It was a beautiful, sunny spring day.
The birds were chirping.
We had no place to be.
I was sipping coffee, watching my kids laugh and play in the driveway.
Which made it the perfect opportunity to call my first grader a jerk.
Let me back up.
Bullying makes my blood boil.
A year ago my son—then 5 years old—was being spit on at school. It got my wheels turning about how I really need to make an impression on my kids about how they deserve to be treated and how they need to treat others.
Then a few months ago, we had another situation which at first looked like bullying, but turned out to be an accident and a well-intentioned misunderstanding (not that his sister didn’t want to exact revenge, anyway).
I have since decided that instead of being all Hearts-and-Flowers and Gentle Words, I’m gonna be Real.
True Story: When my daughter was two months old, someone’s two-year-old son started hitting and kicking her as she lay in her bouncy seat, making her scream and cry. The mother (who was within reach of them both) sweetly called out, “Gentle hands…” as I dashed across the room, ripped that kid off my newborn, and pulled her up to safety. The kid wasn’t reprimanded, even though he hurt someone 1/3 his size deliberately. That phrase “Gentle hands” to this day makes me cringe.
My kids are old enough to understand Real. They’re almost 5 & 7 years old.
Now: back to the driveway.
My daughter was riding around, picking up gum balls that fell off the oak trees, and putting them in the back of her Radio Flyer.
My son was following her around, slamming into her not enough to hurt her, but enough to bother her and scare her because she figured that one of these times he would hurt her.
She asked him to stop. She said, “No.” She asked me to intervene. I told him to stop. I told him, “No.”
He ignored us both and did it again.
I put on the breaks. I did not use my friendly voice.
Me: Do you know what the word “jerk” means?
Him: Uhhh….when somebody’s rude and had bad manners?
Me: It’s more than that. A jerk is someone who knows he is disrespecting someone, knows he is being rude, knows he is being mean, and keeps doing it anyway. Do you understand that?
Me: Acting Like A Jerk is a choice. Acting Like A Jerk is a decision. Do you think it is a good decision?
Me: What you were just doing was Acting Like A Jerk. You chose to be mean over and over again to your sister. Do you think that’s nice? A good decision?
Me: Do you think your sister feels good about you being mean to her on purpose?
Me: Do you like it when people are mean to you?
Me: Then don’t Act Like A Jerk.
Him: Okay. (Turns to his sister) I’m sorry.
I think the word “bully” should be something all kids are familiar with, but not a label that gets bandied about too easily.
I think you can be a kid and make a mistake that hurts someone, but learn from it. Show you’re sorry and you won’t do it again.

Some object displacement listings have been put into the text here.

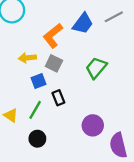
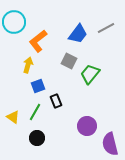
orange L-shape: (53, 36) -> (38, 41), moved
yellow arrow: (27, 58) -> (28, 65), turned 112
gray square: (54, 63) -> (69, 61), moved

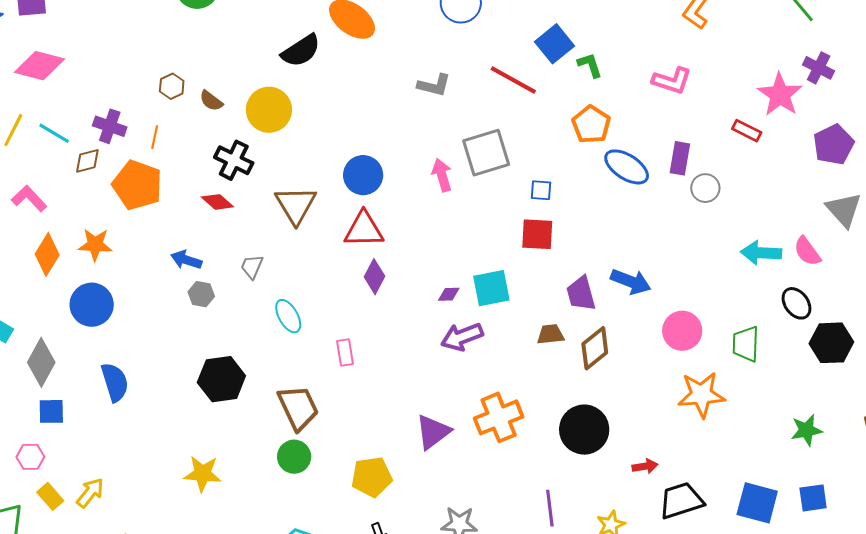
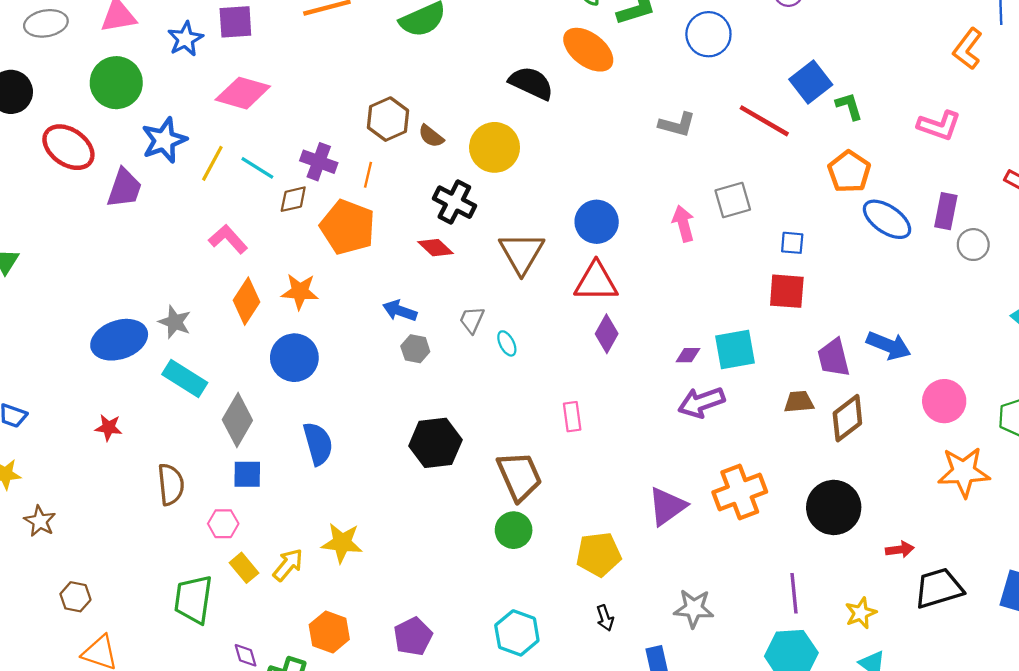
black semicircle: (301, 51) -> (531, 83), turned -123
brown hexagon: (172, 86) -> (388, 119), size x1.5
gray square: (486, 153) -> (733, 200), size x0.7
cyan ellipse: (288, 316) -> (507, 343), moved, size x0.7
yellow star: (203, 474) -> (342, 543), moved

I think we need to teach our kids that their behavior is their decision.
If my kid is Acting Like A Jerk, I’m gonna call him (or her) on it. I’m gonna point it out to him right then and there, and make him stop to think about how the person he’s being jerky to feels. Think about how he felt the times he was spit on, knocked down, hit in the face.
He hasn’t Acted Like A Jerk Since.
I hope he thinks about that conversation when he has the choice to Act Like A Jerk when I’m not around. Or when he sees other kids doing it on the playground, in class, at recess.
And I hope he makes the decision to step in on someone’s behalf that day, just like I did on behalf of his sister.